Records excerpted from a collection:
-------------------------

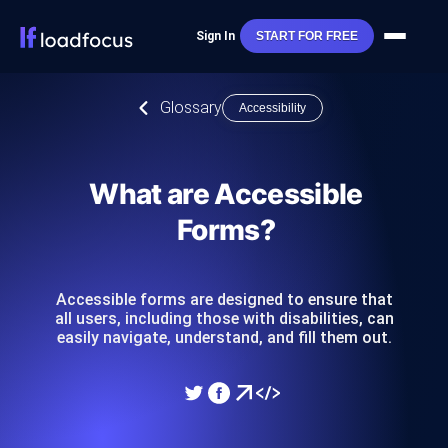
Sign In
START FOR FREE
Glossary
Accessibility
What are Accessible
Forms?
Accessible forms are designed to ensure that
all users, including those with disabilities, can
easily navigate, understand, and fill them out.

-------------------------

Problem: Reproduce the data above line for line, excluding every picture.

Task output:
Sign In
START FOR FREE
Glossary
Accessibility
What are Accessible
Forms?
Accessible forms are designed to ensure that
all users, including those with disabilities, can
easily navigate, understand, and fill them out.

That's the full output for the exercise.